### WHAT TO WORK ON
Tally how many lines in the data below include "További", then please reply with only that figure.

Saved data entries
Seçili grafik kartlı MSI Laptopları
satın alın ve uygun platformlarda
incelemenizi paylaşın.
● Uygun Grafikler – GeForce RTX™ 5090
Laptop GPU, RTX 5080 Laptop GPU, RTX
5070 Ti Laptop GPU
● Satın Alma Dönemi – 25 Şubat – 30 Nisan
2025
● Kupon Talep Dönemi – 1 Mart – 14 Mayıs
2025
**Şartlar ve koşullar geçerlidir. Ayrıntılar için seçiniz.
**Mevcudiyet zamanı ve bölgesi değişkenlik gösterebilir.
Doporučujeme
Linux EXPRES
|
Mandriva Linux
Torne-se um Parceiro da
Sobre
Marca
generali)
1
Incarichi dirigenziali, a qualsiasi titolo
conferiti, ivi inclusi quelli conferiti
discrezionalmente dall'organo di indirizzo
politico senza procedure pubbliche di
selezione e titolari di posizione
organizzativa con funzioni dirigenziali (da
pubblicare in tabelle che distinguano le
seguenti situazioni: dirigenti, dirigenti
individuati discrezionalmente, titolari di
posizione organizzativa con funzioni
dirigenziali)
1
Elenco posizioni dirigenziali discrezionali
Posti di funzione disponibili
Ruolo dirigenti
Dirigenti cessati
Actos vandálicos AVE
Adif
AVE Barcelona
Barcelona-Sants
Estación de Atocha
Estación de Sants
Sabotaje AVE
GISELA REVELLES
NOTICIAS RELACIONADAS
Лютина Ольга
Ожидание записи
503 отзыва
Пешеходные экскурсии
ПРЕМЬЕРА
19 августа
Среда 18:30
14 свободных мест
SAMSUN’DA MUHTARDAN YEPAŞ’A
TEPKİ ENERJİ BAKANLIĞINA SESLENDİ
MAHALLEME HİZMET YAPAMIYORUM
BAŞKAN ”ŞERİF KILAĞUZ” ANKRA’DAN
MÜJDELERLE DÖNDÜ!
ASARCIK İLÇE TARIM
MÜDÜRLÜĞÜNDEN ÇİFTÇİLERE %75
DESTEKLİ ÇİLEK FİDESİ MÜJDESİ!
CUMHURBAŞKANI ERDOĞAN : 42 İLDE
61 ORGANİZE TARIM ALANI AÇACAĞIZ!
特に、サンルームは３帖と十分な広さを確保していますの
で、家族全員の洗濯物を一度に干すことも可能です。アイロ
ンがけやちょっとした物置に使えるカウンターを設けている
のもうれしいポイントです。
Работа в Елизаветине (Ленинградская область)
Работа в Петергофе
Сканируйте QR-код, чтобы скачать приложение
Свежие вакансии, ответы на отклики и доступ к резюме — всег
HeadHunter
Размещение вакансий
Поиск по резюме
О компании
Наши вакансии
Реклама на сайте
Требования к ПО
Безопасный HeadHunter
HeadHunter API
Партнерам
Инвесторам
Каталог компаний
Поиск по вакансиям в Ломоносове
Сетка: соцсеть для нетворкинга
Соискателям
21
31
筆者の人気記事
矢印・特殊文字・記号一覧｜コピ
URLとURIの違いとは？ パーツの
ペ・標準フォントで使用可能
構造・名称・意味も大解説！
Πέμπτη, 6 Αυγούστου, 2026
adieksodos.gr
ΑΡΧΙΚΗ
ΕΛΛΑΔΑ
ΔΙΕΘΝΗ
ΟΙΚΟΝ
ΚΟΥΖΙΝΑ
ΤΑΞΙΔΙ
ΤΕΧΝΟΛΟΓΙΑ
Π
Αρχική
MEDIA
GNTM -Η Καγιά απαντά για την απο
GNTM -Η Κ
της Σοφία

--

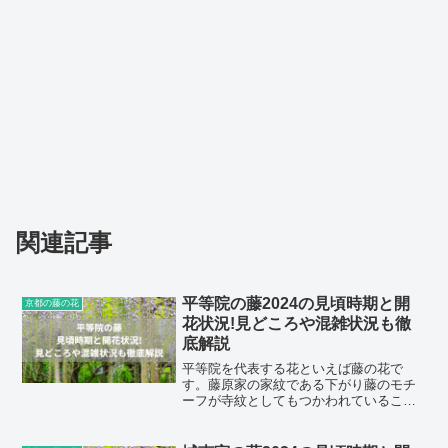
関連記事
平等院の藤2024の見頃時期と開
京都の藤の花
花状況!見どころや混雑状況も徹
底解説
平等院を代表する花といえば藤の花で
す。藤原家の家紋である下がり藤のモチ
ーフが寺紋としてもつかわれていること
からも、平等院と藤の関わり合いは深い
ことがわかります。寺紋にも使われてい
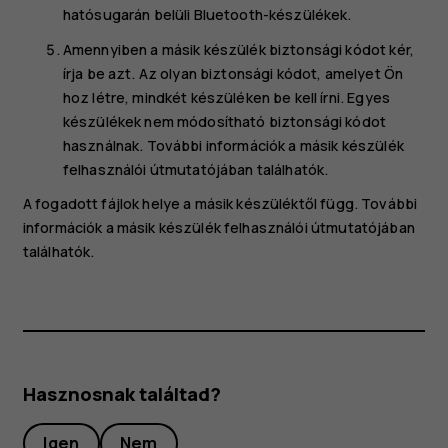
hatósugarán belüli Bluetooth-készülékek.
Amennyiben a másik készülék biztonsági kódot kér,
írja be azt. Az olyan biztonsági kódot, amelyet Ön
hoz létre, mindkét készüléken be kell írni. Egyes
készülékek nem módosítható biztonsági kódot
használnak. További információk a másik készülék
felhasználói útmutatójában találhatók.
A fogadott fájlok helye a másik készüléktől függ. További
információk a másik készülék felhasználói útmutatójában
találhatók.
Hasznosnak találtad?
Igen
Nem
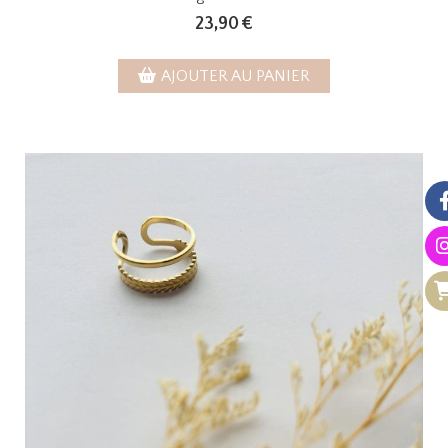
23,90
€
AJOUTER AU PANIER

--

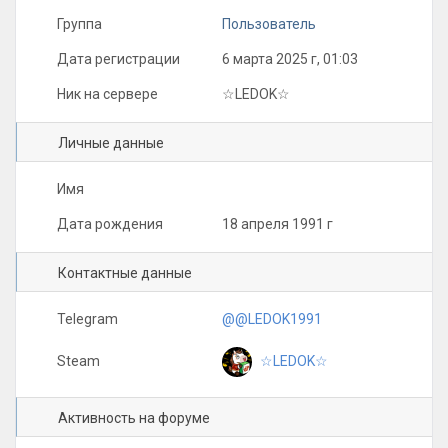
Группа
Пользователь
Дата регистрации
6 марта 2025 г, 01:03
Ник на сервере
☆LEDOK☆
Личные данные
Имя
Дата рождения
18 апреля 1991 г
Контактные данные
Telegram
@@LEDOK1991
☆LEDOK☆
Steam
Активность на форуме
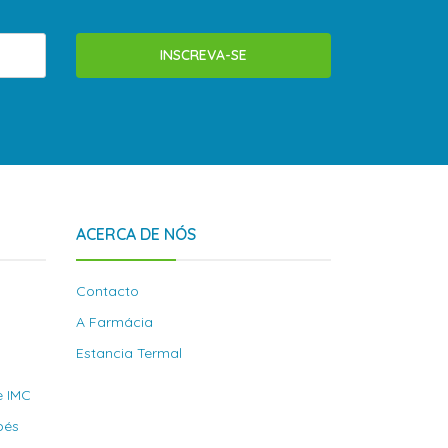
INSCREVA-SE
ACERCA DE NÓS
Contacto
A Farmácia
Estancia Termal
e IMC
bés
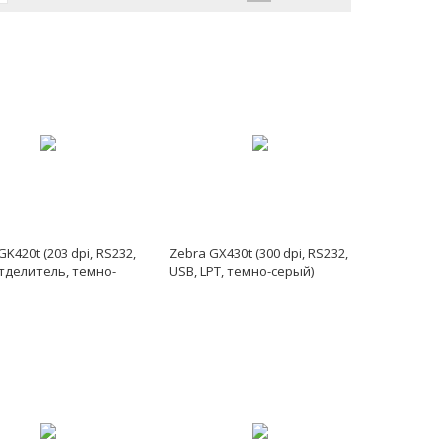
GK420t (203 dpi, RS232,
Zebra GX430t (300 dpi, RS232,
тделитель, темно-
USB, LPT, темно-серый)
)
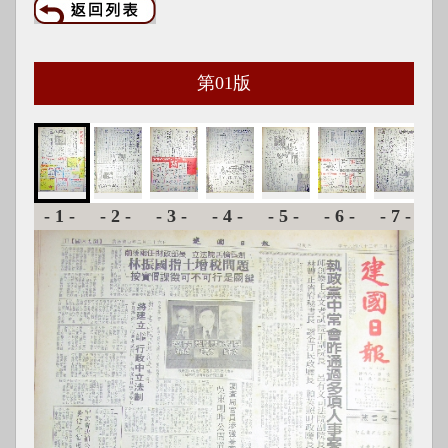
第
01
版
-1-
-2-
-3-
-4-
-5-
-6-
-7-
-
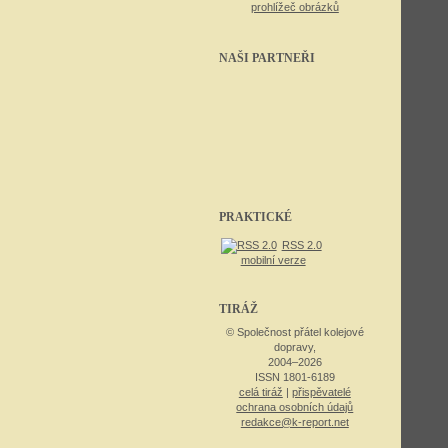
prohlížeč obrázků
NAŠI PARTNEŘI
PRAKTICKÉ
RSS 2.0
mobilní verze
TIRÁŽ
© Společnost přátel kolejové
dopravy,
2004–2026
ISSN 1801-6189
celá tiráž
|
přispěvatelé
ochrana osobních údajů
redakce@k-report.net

### THE ANSWER
2